*** EXERCISE MATERIALS ***

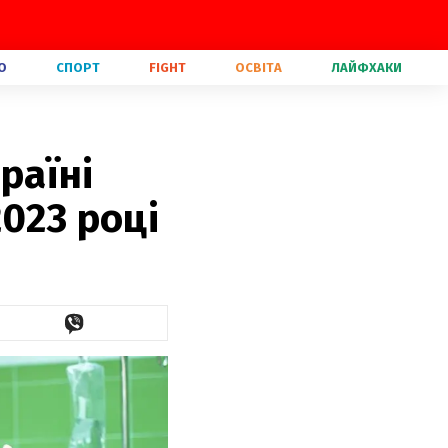
О
СПОРТ
FIGHT
ОСВІТА
ЛАЙФХАКИ
раїні
023 році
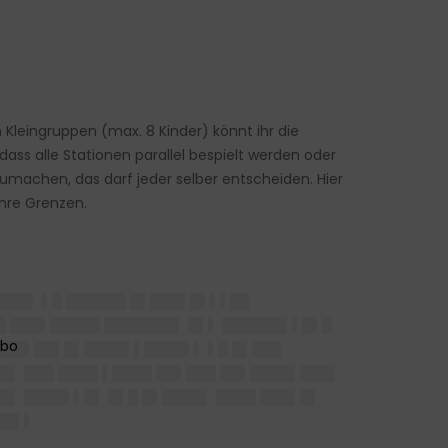
 Kleingruppen (max. 8 Kinder) könnt ihr die
ass alle Stationen parallel bespielt werden oder
zumachen, das darf jeder selber entscheiden. Hier
ihre Grenzen.
████▌ ▌█ ██████ █▌███▌█▌▌▌██
█ ███▌█████ ███████▌ █▌▌ ██████▌▌█▌█
 ███▌██▌█▌████▌▌████▌▌ ▌█ █▌███
█▌ ███ ████ ▌████ ██▌███ ██▌████▌███▌
█▌ ████▌▌█▌ █▌█ █▌████▌ ████ ███▌█▌
██▌▌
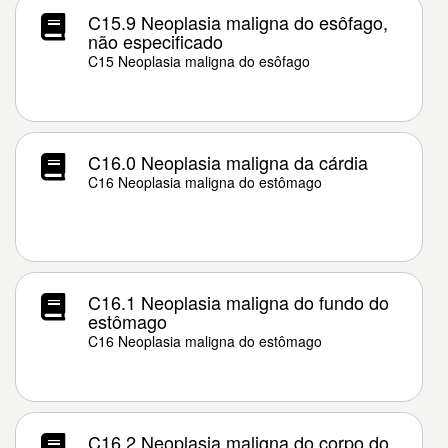
C15.9 Neoplasia maligna do esôfago,
não especificado
C15 Neoplasia maligna do esôfago
C16.0 Neoplasia maligna da cárdia
C16 Neoplasia maligna do estômago
C16.1 Neoplasia maligna do fundo do
estômago
C16 Neoplasia maligna do estômago
C16.2 Neoplasia maligna do corpo do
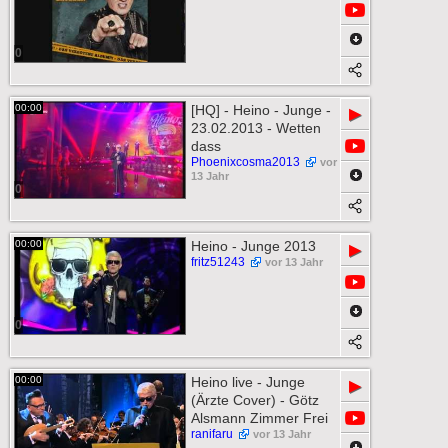
0
00:00
[HQ] - Heino - Junge -
▶
23.02.2013 - Wetten
dass
Phoenixcosma2013
vor
13 Jahr
0
00:00
Heino - Junge 2013
▶
fritz51243
vor 13 Jahr
0
00:00
Heino live - Junge
▶
(Ärzte Cover) - Götz
Alsmann Zimmer Frei
ranifaru
vor 13 Jahr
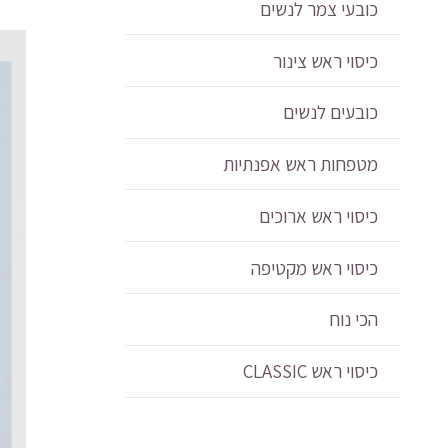
כובעי צמר לנשים
דגם
ayli
כיסוי ראש צינור
כובעים לנשים
מטפחות ראש אפנתיות
כיסוי ראש ארוכים
כיסוי ראש מקטיפה
הכי נוח
כיסוי ראש CLASSIC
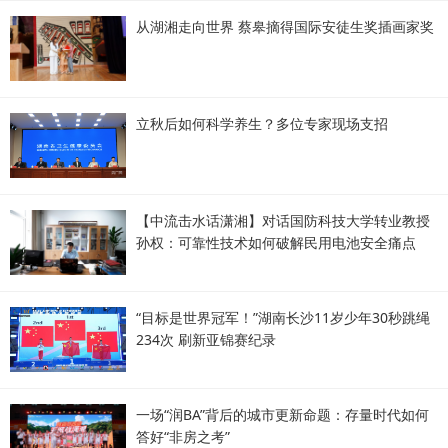
从湖湘走向世界 蔡皋摘得国际安徒生奖插画家奖
立秋后如何科学养生？多位专家现场支招
【中流击水话潇湘】对话国防科技大学转业教授
孙权：可靠性技术如何破解民用电池安全痛点
“目标是世界冠军！”湖南长沙11岁少年30秒跳绳
234次 刷新亚锦赛纪录
一场“润BA”背后的城市更新命题：存量时代如何
答好“非房之考”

*** End of EXERCISE MATERIALS ***

The string "כיסוי" marks the lines to copy; report each of them from the data above.

כיסוי ראש צינור
כיסוי ראש ארוכים
כיסוי ראש מקטיפה
כיסוי ראש CLASSIC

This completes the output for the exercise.